Knowing all of this doesn’t make their questions about the plumbing here any less frustrating. I don’t know how it works, I just know that it does, as far as I can tell.

“Is it still snowing?” Rick asks, clearly changing the subject.

“A little, not much,” I tell him. “I think we’re in the clear for a couple—”

I break off when I hear the couch in the next room creak and my irritation spikes through the roof.

“Hold on,” I tell my parents, then cover the phone’s microphone. “I CAN HEAR YOU STANDING!” I shout, because Gideon is supposed to be sitting on the couch, reading his book, with his busted foot propped on a chair and wrapped in ice packs because I would like to leave this cabin someday soon, which means I need his ankle to operate a clutch.

He, however, seems absolutely fucking determined to put as much strain on it as he can. Earlier today I had to stand in the doorway and refuse to move so he wouldn’t go outside and clear the snow off the porch steps, which is the dumbest thing I can imagine doing with a sprained ankle.

Two seconds later Gideon appears in the doorway, jaw set, and gestures sarcastically at the bathroom.

I clear my throat and feel like an asshole.

“Sorry,” I say.

He limps across the corner of the kitchen and closes the door behind himself, and I go back to the phone.

“Sorry,” I say again.

“Was that Steve Wheeler?” my dad asks instantly. “How’s that going? Everything okay?”

“Totally fine,” I semi-lie.

When I get off the phone five minutes later, Gideon’s back in the other room, sitting on the couch next to the wood stove with his foot propped up, when I go to give Gideon his phone back. Mine’s not hooked up to the satellite doohickey, since in order to do that, I need to download something and in order to do that, I need to be hooked up to the satellite doohickey.

“Thanks,” I tell him. “Also, you’ve got a billion notifications, you should probably answer people.”

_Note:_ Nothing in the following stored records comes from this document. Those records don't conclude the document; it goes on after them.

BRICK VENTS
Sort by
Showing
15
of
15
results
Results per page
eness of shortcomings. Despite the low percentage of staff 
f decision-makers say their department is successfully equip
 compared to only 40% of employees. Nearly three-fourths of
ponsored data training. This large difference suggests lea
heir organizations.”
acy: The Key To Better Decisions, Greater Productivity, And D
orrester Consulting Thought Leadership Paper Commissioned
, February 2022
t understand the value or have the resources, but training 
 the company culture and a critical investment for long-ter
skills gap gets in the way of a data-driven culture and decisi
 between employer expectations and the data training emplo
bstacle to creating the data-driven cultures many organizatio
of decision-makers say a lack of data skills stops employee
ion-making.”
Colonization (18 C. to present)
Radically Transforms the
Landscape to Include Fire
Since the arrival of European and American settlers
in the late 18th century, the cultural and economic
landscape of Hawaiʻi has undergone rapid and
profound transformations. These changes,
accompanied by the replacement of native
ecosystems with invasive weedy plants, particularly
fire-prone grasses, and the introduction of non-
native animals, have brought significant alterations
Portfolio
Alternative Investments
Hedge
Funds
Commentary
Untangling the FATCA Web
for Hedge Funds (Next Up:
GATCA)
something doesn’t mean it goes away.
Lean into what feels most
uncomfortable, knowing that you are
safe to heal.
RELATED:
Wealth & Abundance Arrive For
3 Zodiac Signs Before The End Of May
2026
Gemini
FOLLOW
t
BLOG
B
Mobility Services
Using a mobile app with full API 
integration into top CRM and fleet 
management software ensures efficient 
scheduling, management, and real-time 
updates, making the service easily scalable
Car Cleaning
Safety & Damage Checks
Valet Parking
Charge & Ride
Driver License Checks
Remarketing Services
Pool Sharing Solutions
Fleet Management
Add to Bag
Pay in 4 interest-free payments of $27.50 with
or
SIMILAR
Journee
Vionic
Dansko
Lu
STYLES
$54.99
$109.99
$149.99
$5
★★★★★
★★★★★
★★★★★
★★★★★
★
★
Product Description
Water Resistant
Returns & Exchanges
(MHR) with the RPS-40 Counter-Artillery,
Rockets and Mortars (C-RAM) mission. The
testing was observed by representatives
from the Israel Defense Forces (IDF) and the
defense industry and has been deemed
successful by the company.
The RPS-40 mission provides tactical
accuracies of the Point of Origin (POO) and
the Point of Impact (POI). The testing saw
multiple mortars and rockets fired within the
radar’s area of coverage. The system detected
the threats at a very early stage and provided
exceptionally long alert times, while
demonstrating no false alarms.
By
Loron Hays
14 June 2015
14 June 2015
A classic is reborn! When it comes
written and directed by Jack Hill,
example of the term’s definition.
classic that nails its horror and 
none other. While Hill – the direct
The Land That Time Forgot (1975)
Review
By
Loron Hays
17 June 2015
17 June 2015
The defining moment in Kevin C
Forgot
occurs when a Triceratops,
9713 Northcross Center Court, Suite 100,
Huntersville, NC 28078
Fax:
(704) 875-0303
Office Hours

He glances down, frowns, and scrolls.

“How are your… parents?” he asks without looking up. It’s the first time he’s acknowledged that there’s two of them.

“They’re good.”

“Glad to hear it,” he says, then gestures at his foot, which is elevated and wrapped in ice packs, as per my protocol. “See?”

In a moment of saintly forbearance, I don’t point out that healing his ankle is also beneficial for him and that I’m hardly being an asshole by wanting him to be healthy. Gideon looks down at his phone, the screen off, like he’s thinking.

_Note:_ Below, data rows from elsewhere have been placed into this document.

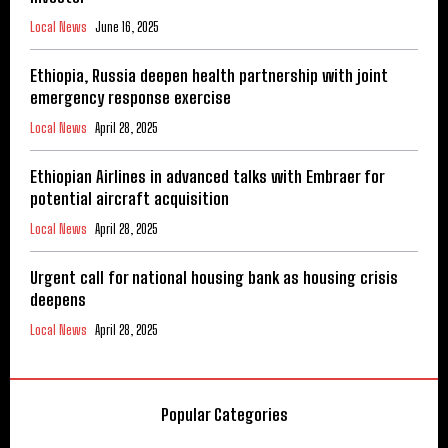
Local News
June 16, 2025
Ethiopia, Russia deepen health partnership with joint
emergency response exercise
Local News
April 28, 2025
Ethiopian Airlines in advanced talks with Embraer for
potential aircraft acquisition
Local News
April 28, 2025
Urgent call for national housing bank as housing crisis
deepens
Local News
April 28, 2025
Popular Categories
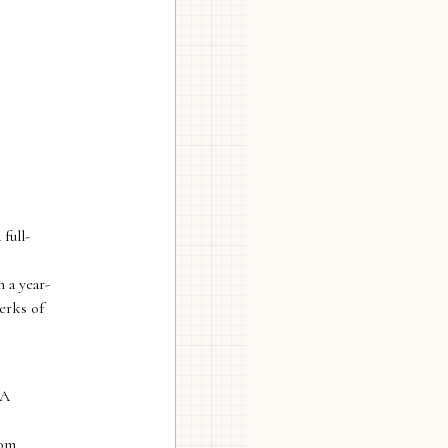
full-
 a year-
erks of
 A
lom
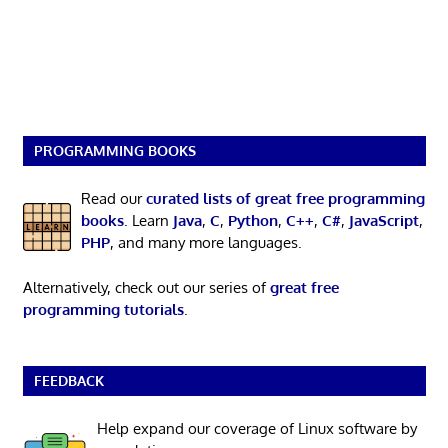
PROGRAMMING BOOKS
Read our
curated lists of great free programming
books
. Learn
Java
,
C
,
Python
,
C++
,
C#
,
JavaScript
,
PHP
, and many more languages.
Alternatively, check out our series of
great free
programming tutorials
.
FEEDBACK
Help expand our coverage of Linux software by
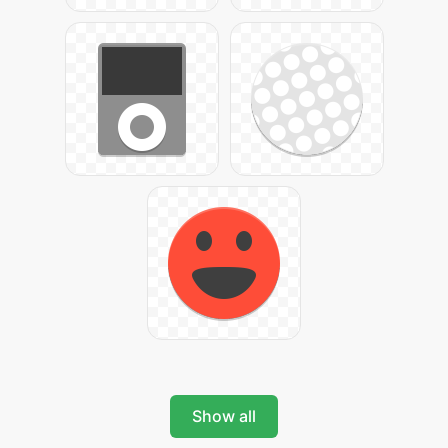
Show all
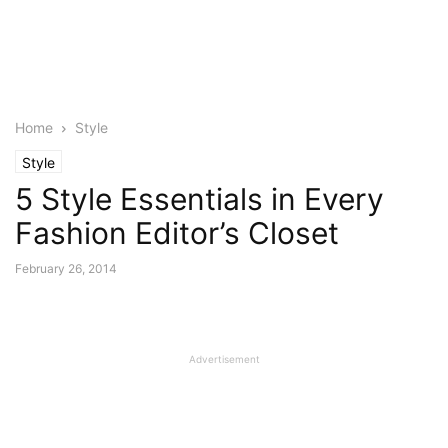
Home
Style
Style
5 Style Essentials in Every
Fashion Editor’s Closet
February 26, 2014
Advertisement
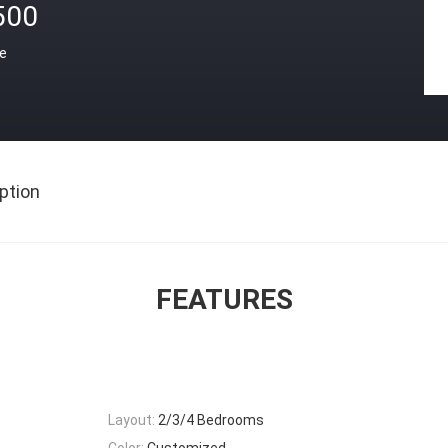
500
ce
ption
FEATURES
Layout:
2/3/4 Bedrooms
Color:
Customized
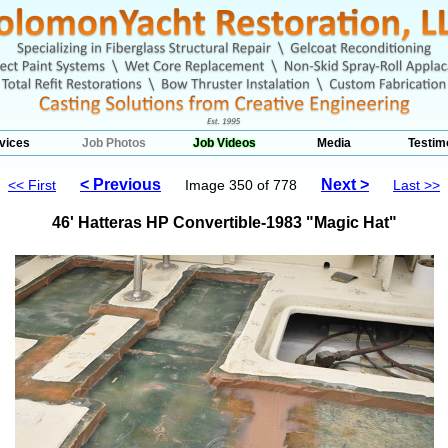
vices
Job Photos
Job Videos
Media
Testim
< Previous
Next >
<< First
Image 350 of 778
Last >>
46' Hatteras HP Convertible-1983 "Magic Hat"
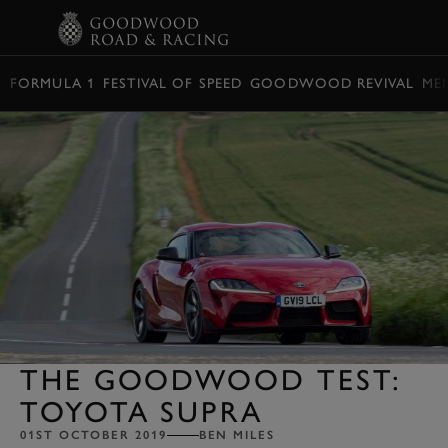
BOOK
FORMULA 1
FESTIVAL OF SPEED
GOODWOOD REVIVAL
ME
THE GOODWOOD TEST:
TOYOTA SUPRA
01ST OCTOBER 2019
BEN MILES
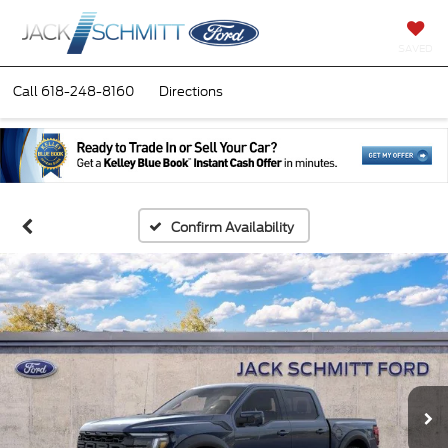
SAVED
Call
618-248-8160
Directions
Confirm Availability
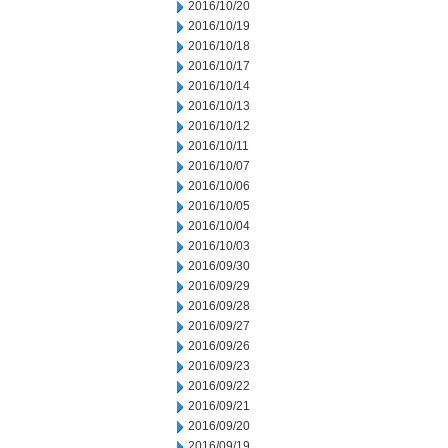
2016/10/20
2016/10/19
2016/10/18
2016/10/17
2016/10/14
2016/10/13
2016/10/12
2016/10/11
2016/10/07
2016/10/06
2016/10/05
2016/10/04
2016/10/03
2016/09/30
2016/09/29
2016/09/28
2016/09/27
2016/09/26
2016/09/23
2016/09/22
2016/09/21
2016/09/20
2016/09/19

“They worried?” he asks, maybe the first time all day he’s initiated conversation.

“Yeah. You know,” I say. “Parents.”

Then he looks up at me, still fidgeting with the phone in his hand, and his expression is familiar and unreadable and god, this is all so weird and awkward, what am I even doing. Jesus.

“You heard the Steve Wheeler thing,” I admit. It’s not a question; the cabin is maybe five hundred square feet. He can hear everything.

“It’s fine,” he says.

“I didn’t want them to worry more, is all,” I explain. “They’re already kind of freaking out, and…”

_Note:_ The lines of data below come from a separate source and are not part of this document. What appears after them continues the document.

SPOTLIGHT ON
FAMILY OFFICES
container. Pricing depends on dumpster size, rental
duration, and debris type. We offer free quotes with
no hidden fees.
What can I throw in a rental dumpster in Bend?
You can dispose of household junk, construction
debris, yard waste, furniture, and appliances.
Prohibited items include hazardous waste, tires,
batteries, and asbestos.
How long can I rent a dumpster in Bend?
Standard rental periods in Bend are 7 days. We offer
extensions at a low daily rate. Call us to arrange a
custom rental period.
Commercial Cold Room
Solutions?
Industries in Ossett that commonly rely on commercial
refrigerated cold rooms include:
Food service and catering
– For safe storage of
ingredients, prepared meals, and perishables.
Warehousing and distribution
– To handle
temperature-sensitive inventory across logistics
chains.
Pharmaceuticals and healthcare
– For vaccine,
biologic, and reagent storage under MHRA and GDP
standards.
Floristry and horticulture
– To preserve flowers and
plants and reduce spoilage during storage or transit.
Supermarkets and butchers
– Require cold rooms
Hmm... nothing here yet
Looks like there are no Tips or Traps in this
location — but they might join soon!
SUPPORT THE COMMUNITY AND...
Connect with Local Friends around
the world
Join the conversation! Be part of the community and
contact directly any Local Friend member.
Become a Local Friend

“They’d worry more about me than a stranger they’ve never met?”

I don’t answer, just look away for a moment.

“Right,” Gideon says, and scrubs his hands over his face, muffling his voice. “Yeah. I get it. Parkway should be clear in a day or two and then you can leave.”

“Thanks,” I say, and walk back into the kitchen.

I stand there for about thirty seconds, feeling like shit, then walk back into the other room.

“I’m sorry you heard that,” I say, which is true. “I didn’t mean for you to.”

“Want me to pretend I didn’t?”

“Can you?”

“Sure,” he says, and leans forward to start messing with the ice packs around his ankle. “Of course. Done.”

I last about ten seconds.

“I didn’t say that because I think you’ll do anything, it was because they’re already worried that I’m out in the wilderness in a snowstorm and I didn’t see any reason to make it worse—”

“I said it was fine. We can stop talking about it.”

I feel like I might explode, or at least shout stop saying fine it’s not fine this is all very weird if you say you’re fine one more time I swear I’ll scream, but instead I say, “Sure,” and head back into the kitchen so I can pace around a little more, feeling frustrated and pent up and a little crazed. It doesn’t work.